Beyond the illegal land sales, another version relates that Doublehead had recently killed his wife’s baby in her womb, and had gone on beating her until she died. Ridge, Hicks, Vann and Saunders decided the only way to stop Doublehead would be to assassinate him. The hit was set up for March. Vann had been drinking heavily all morning, preparing for the encounter. He was to strike the blow; Vann had asked for this right, because his wife was a sister of Doublehead’s murdered wife. But Vann drank so much that he passed out on the way there. Ridge, Hicks and Saunders left him and went on. At Hiwassee the two waited at McIntosh Tavern all day for Doublehead. He arrived after dark, drunk, and sat down alone. Ridge approached. A candle was burning on the table. Ridge approached, blew out the flame and then shot Doublehead in the face. Ridge, Hicks, and Saunders fled the tavern.

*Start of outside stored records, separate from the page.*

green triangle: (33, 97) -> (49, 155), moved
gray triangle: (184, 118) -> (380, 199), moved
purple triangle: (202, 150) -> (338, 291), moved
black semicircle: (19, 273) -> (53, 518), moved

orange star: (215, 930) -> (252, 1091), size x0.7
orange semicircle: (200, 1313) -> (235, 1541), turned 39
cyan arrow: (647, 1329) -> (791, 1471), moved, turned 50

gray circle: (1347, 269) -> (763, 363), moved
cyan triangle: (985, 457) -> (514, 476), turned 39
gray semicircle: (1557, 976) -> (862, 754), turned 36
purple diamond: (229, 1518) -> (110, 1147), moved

Later that night they learned that the old chief was still alive! The bullet had entered under the ear and escaped through his jaw. At once the trio went to find him, and by dawn had trailed him to a loft in the house of a teacher at one of the Presbyterian schools. As the trio entered, Doublehead, enraged with pain, drew a knife and charged. He tripped over a sheet. Ridge & Saunders fired, both missed. Doublehead grabbed hold on Ridge, and the two strong men strained to kill each other. Saunders fired again, hit Doublehead in the hip. Saunders then struck Doublehead with his hatchet. The blade entered the Chief’s forehead, breaking open his skull. James Vann would be dead within three years, one of the wealthiest among his people, the target of a bullet fired in a bar by a relative of a man Vann had recently killed. John Ridge lived on to become a great leader until 1835 when he signed the Treaty of New Echota, sealing the fate of the Cherokee Nation. While traveling to Arkansas, Ridge was shot in the head, and his son John was stabbed 43 times in front of his wife and children. Like the history of the Cherokee people, the life of John Ridge is a tragedy. Ridge was a great statesman and politician, but he is widely remembered as one who betrayed his people.